• [Task requirements]:
Scan the material below for the string "screenshot", and copy every line where it shows up.

• [Source material]:
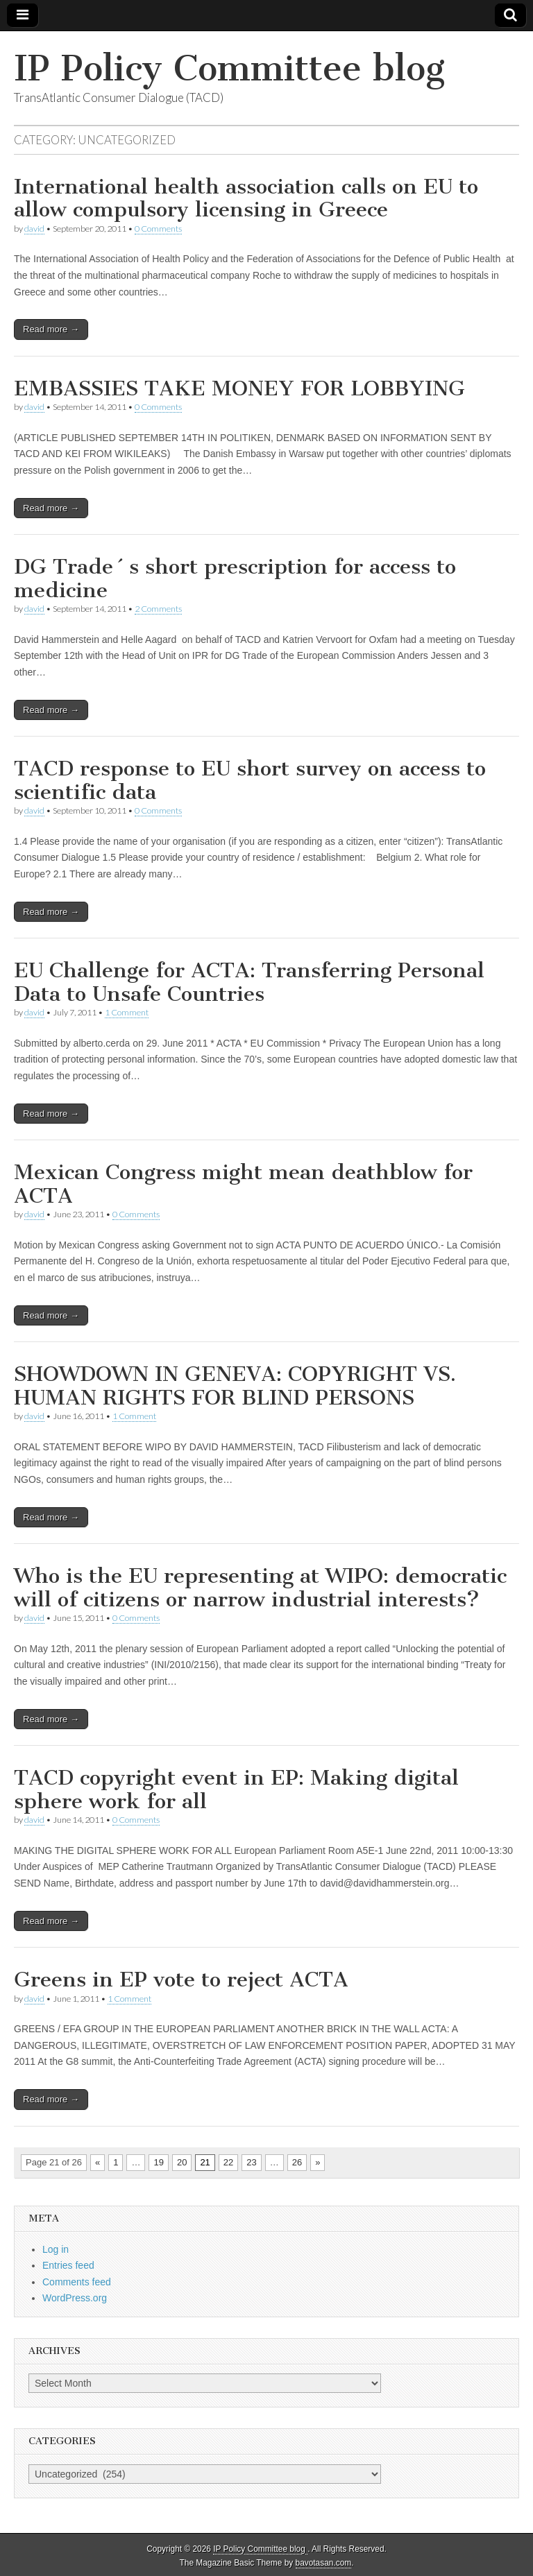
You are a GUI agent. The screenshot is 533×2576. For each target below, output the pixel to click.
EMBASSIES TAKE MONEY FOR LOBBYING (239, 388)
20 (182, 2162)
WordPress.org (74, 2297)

==

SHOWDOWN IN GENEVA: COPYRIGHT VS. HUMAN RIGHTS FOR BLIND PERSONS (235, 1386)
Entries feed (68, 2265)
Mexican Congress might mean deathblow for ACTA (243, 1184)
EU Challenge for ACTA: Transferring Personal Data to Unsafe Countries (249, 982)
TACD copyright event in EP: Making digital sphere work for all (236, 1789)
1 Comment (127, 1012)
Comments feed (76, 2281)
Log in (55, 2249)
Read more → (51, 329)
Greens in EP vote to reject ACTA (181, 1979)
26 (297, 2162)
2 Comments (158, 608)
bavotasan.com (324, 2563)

==

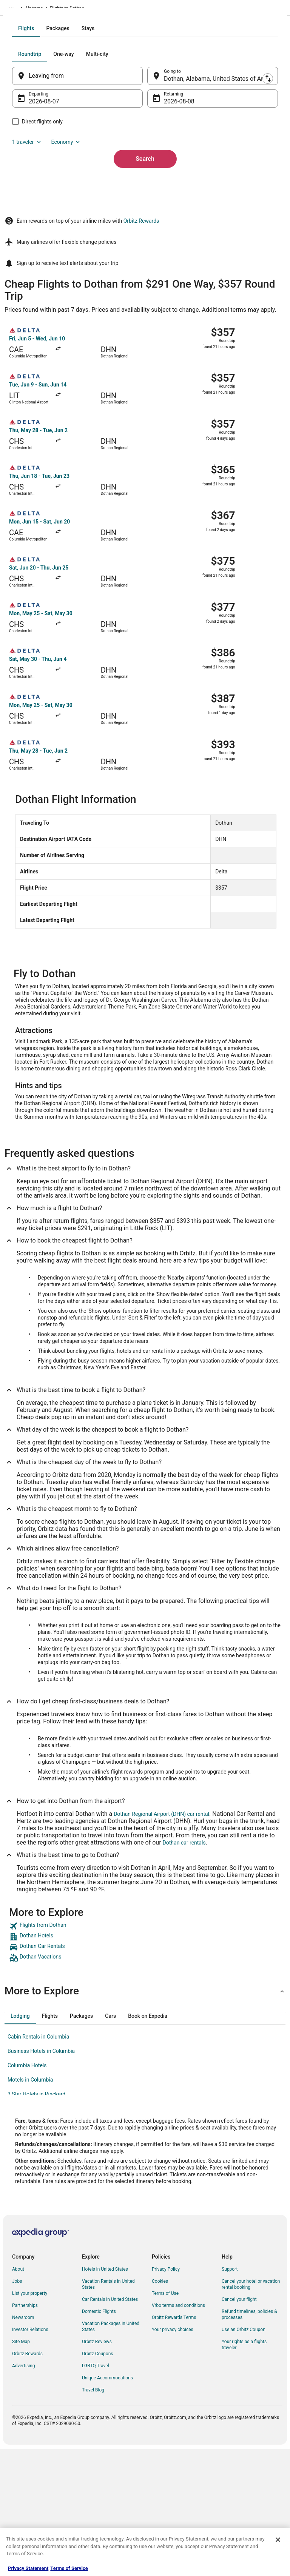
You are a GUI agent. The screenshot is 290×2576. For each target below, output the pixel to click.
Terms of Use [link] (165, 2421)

• [Exercise result]:
You are a GUI agent. The screenshot is 533×2576. For each target below, output the pixel to click.
You are a GUI agent. The screenshot is 290×2576. For each target below, output the pixel to click.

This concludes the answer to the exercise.